Current job title: Critical care resident, The Alfred Hospital

Areas of interest: Climate change and health, Refugee and asylum seeker health, HIV and Sexual health, Health Systems and Policy, Public health and Epidemiology

What are you doing now?
Currently working full-time in Intensive Care whilst studying for the ACEM primary exams, which I hope to sit early next year. I’m also undertaking some consultancy work for The Global Fund: the project aims to inform the Fund’s forthcoming strategic framework specifically by benchmarking and tracking progress on gender equality in relation to the three diseases. Somewhat painfully I am also (oh so) close to submitting a manuscript for publication that looks at equity in relation to receipt of timely appropriate care for children with symptoms of malaria or pneumonia in Uganda.

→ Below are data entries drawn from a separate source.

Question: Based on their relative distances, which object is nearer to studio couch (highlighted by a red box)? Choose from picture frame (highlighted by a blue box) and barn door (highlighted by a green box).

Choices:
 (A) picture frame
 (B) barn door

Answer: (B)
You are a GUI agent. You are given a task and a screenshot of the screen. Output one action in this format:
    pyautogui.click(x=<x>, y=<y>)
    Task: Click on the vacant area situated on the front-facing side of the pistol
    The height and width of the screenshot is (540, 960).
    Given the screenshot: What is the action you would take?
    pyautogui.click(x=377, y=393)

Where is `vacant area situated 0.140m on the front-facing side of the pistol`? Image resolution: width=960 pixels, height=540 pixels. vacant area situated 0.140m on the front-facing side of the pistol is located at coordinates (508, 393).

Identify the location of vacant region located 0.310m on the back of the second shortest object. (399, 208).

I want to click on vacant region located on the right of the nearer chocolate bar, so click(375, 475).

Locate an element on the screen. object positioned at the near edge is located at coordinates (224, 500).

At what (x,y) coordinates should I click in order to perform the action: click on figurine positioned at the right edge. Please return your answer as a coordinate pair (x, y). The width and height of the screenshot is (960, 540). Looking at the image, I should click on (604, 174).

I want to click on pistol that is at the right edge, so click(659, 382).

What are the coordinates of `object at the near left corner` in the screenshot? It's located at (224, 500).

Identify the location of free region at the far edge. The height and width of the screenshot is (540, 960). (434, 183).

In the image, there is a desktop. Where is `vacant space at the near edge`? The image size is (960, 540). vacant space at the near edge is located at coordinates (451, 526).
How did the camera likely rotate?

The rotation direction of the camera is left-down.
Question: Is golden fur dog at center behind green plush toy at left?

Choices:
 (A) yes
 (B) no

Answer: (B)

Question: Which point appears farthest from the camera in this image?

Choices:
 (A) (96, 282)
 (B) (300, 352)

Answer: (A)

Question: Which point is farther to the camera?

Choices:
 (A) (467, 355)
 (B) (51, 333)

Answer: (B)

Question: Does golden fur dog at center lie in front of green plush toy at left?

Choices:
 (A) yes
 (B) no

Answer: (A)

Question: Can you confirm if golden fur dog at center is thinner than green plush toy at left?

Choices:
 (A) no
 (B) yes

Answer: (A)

What did you do after finishing medical school?
After completing my internship and first residency year at a large tertiary hospital I have just returned to Melbourne following two years away from full-time clinical medicine. And oh how good that was. My girlfriend and I spent six months driving, camping, surfing, and locuming our way around Australia, before moving to Stockholm to study a Masters of Global Health at the Karolinska Institute (think Hans Rosling’s bubble visualisations). After graduating I was fortunate to obtain some consulting work together with my supervisor, completing projects for both SIDA (the Swedish Government’s Development Agency) and The Global Fund, which helped put the theory into practice.

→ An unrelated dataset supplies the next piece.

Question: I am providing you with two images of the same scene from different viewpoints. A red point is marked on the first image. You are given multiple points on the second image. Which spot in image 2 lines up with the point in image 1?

What was your ‘big break’?
The ‘biggest breaks’ I’ve benefitted from have been mostly moments of inspiration: often from people or experiences that have served as important motivators. One important example was convening the Global Health Conference in Melbourne, back in 2008. This provided connections to an inspiring group of like-minded students as well as academics, activists, and policy-makers and demonstrated the role that AMSA can play in forging your own Global Health path.

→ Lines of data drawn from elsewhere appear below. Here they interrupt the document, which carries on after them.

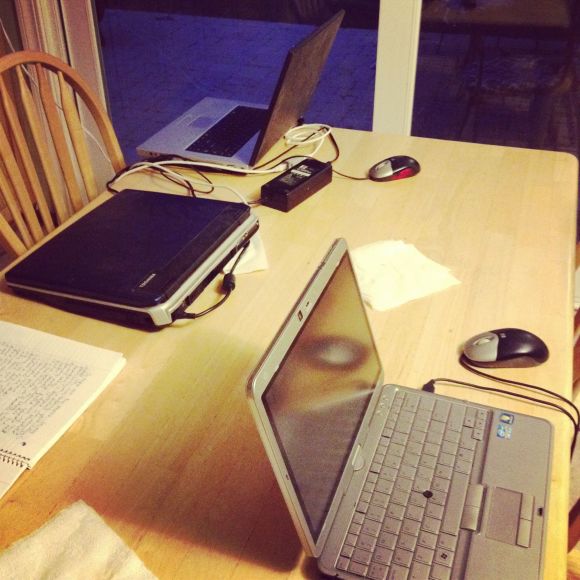 Where is `laptops`? laptops is located at coordinates (292, 79), (279, 343). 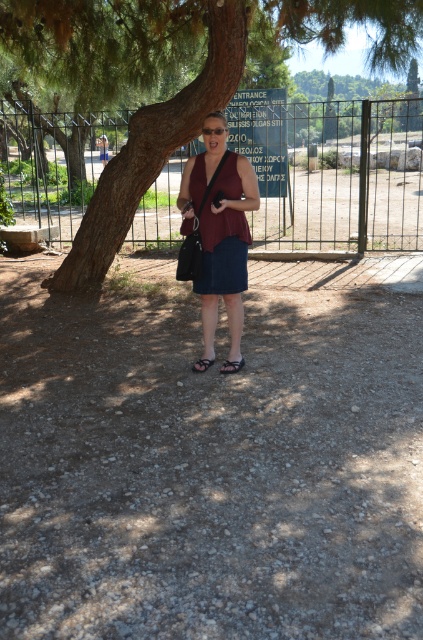 Question: Which object is positioned closest to the matte black shoulder bag at center?

Choices:
 (A) matte red blouse at center
 (B) black leather sandal at lower center
 (C) green leafy tree at center

Answer: (A)

Question: Is matte black shoulder bag at center to the right of black rubber sandal at lower center from the viewer's perspective?

Choices:
 (A) yes
 (B) no

Answer: (B)

Question: Can you confirm if black leather sandal at lower center is wider than black rubber sandal at lower center?

Choices:
 (A) no
 (B) yes

Answer: (B)

Question: Based on their relative distances, which object is farther from the matte black shoulder bag at center?

Choices:
 (A) matte red blouse at center
 (B) black rubber sandal at lower center
 (C) green leafy tree at center

Answer: (C)

Question: Is green leafy tree at center to the left of matte black shoulder bag at center from the viewer's perspective?

Choices:
 (A) no
 (B) yes

Answer: (B)

Question: Which point is farther to the camera?

Choices:
 (A) (200, 364)
 (B) (233, 364)
 (C) (208, 195)

Answer: (A) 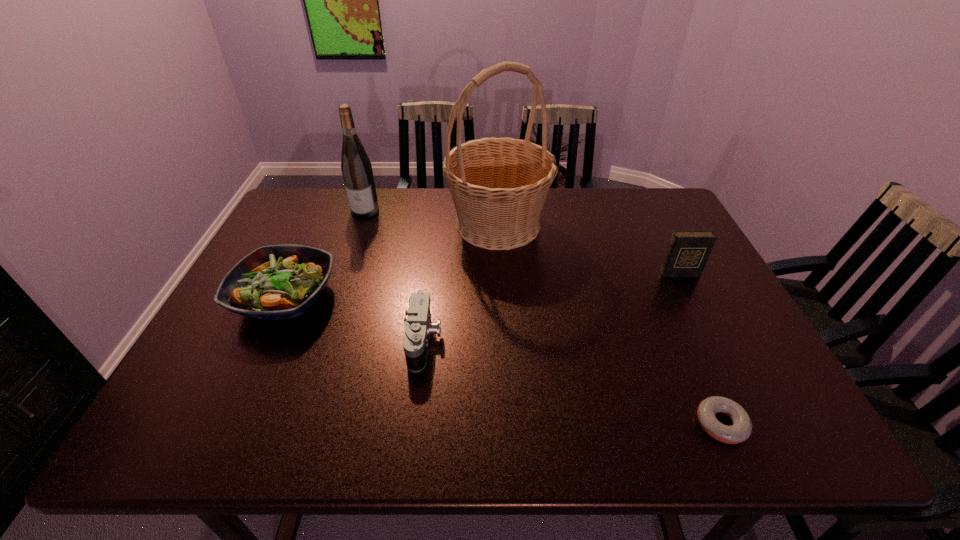 What are the coordinates of `the tallest object` in the screenshot? It's located at (499, 185).

Find the location of `wine bottle`. wine bottle is located at coordinates (356, 167).

Where is `the third tallest object`? The width and height of the screenshot is (960, 540). the third tallest object is located at coordinates (688, 251).

Locate an element on the screen. salad plate is located at coordinates (274, 282).

You are a GUI agent. You are given a task and a screenshot of the screen. Output one action in this format:
    pyautogui.click(x=<x>, y=<y>)
    Task: Click on the camera
    This screenshot has width=960, height=540.
    Given the screenshot: What is the action you would take?
    pyautogui.click(x=418, y=327)

The width and height of the screenshot is (960, 540). Find the location of `the shortest object`. the shortest object is located at coordinates (740, 431).

Locate an element on the screen. doughnut is located at coordinates (740, 431).

Where is `vacant region located 0.150m on the front of the basket`? The width and height of the screenshot is (960, 540). vacant region located 0.150m on the front of the basket is located at coordinates (502, 293).

This screenshot has height=540, width=960. I want to click on vacant space situated 0.160m on the right of the wine bottle, so click(x=428, y=210).

Identify the location of vacant space located 0.130m on the front cover of the third tallest object. This screenshot has width=960, height=540. (699, 312). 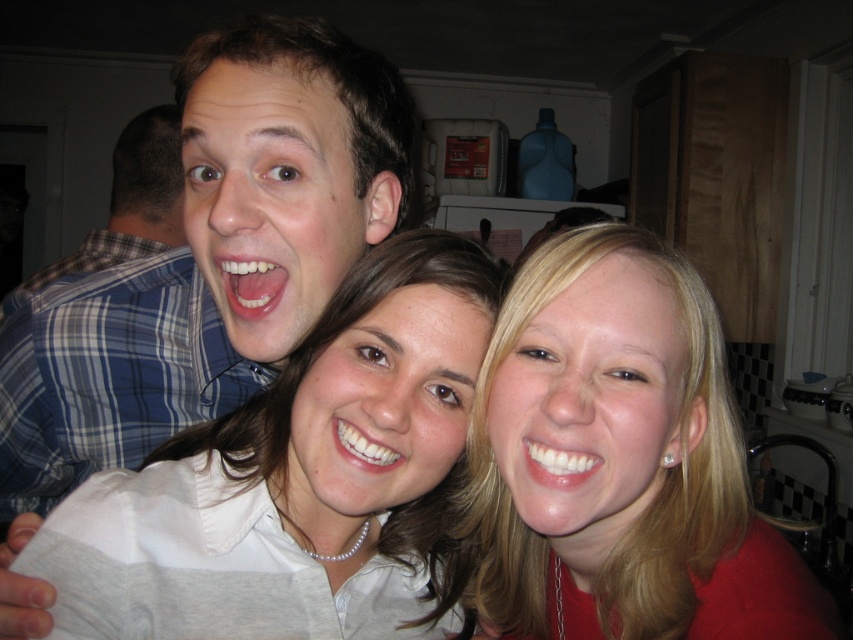 Question: From the image, what is the correct spatial relationship of white pearl necklace at center in relation to blue plaid shirt at left?

Choices:
 (A) below
 (B) above

Answer: (A)

Question: Which of the following is the farthest from the observer?

Choices:
 (A) (119, 228)
 (B) (115, 371)
 (C) (563, 289)
 (D) (437, 492)

Answer: (A)

Question: Is white matte shirt at upper left above white pearl necklace at center?

Choices:
 (A) no
 (B) yes

Answer: (B)

Question: Which object is positioned closest to the white pearl necklace at center?

Choices:
 (A) blonde hair at center
 (B) white matte shirt at upper left

Answer: (A)

Question: Is blonde hair at center closer to camera compared to white matte shirt at upper left?

Choices:
 (A) yes
 (B) no

Answer: (A)

Question: Which point appears closest to the camera in this image?

Choices:
 (A) (154, 125)
 (B) (624, 445)
 (C) (383, 470)

Answer: (B) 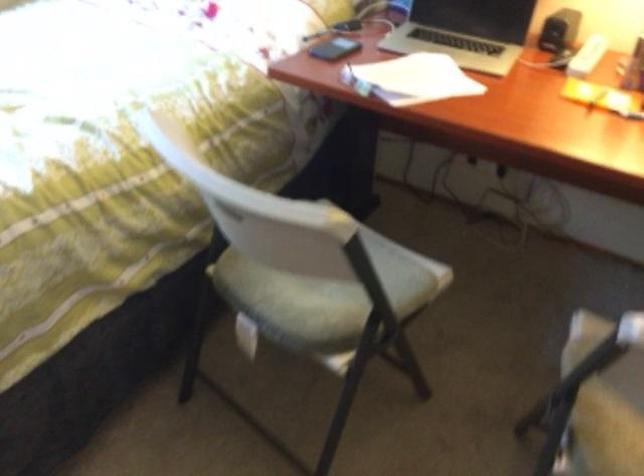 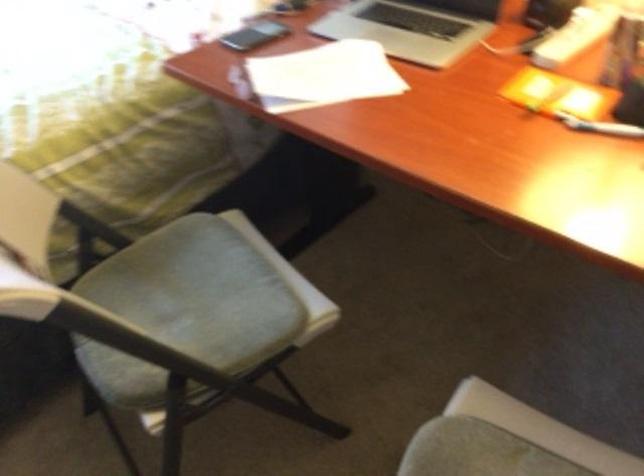 Question: Based on the continuous images, in which direction is the camera rotating? Reply with the corresponding letter.

Choices:
 (A) Left
 (B) Right
 (C) Up
 (D) Down

Answer: (A)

Where are you headed/what’s your dream job? Are you in it now?
It is my hope to marry a career in critical care medicine (ED and ICU) with translational research and health policy implementation at a global level.

What did you study that has helped you (during or since medical school)?
During medical school I enrolled in some politics and IR subjects (to feel like a ‘proper’ university student), and also completed an Honours BMedSci degree that enabled me to spend four valuable months in Vanuatu collecting data for a project in conjunction with an international health research institute. Electives, holiday projects, and internships overseas, as well as John Flynn placements in Indigenous communities back home, opened my eyes to the bigger questions surrounding health equity and care provision in diverse environments. A Masters of Public or Global Health (or equivalent) adds an important theoretical underpinning, which has the dual benefit of also informing one’s clinical work. The Centre for Sustainability Leadership runs a useful Fellowship Program that encourages you to consider your own personal (and your career’s) sustainability impact. In your own time, I’d really recommend auditing online MOOCS (search across EdX, FutureLearn, Coursera), podcasts (see Lancet Global Health, BBC Health Check, Guardian Development, and definitely Ezra Klein’s recent interview with Jim Kim on Vox), and volunteering within your local community in areas you’re particularly passionate about.

Top tips for students interested in a similar global health pathway?
Don’t be afraid to reach out and definitely, definitely don’t be afraid to take the path less travelled.

When I’m not doing global health, you’ll find me…
Travelling and exploring the great outdoors.